▸ **Work instructions**:
Please transcribe, exactly and only, the lines of the records below from the one holding "người đọc và có thể share trên tường của bạn" to the very end.

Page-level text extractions
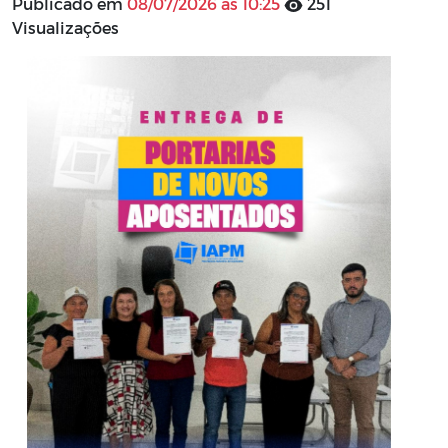
Publicado em
08/07/2026 às 10:25
251
Visualizações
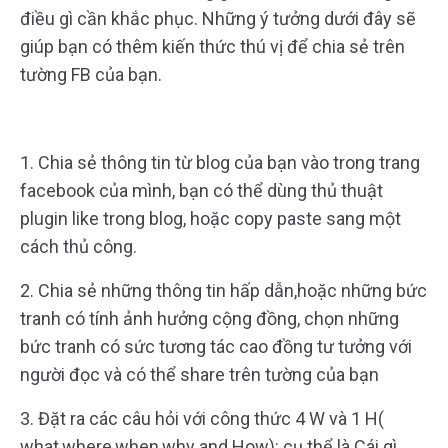
điều gì cần khắc phục. Những ý tưởng dưới đây sẽ
giúp bạn có thêm kiến thức thú vị để chia sẻ trên
tường FB của bạn.
1. Chia sẻ thông tin từ blog của bạn vào trong trang
facebook của mình, bạn có thể dùng thủ thuật
plugin like trong blog, hoặc copy paste sang một
cách thủ công.
2. Chia sẻ những thông tin hấp dẫn,hoặc những bức
tranh có tính ảnh hưởng cộng đồng, chọn những
bức tranh có sức tương tác cao đồng tư tưởng với
người đọc và có thể share trên tường của bạn
3. Đặt ra các câu hỏi với công thức 4 W và 1 H(
what,where,when,why and How): cụ thể là Cái gì,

▸ **Your solution**:
người đọc và có thể share trên tường của bạn
3. Đặt ra các câu hỏi với công thức 4 W và 1 H(
what,where,when,why and How): cụ thể là Cái gì,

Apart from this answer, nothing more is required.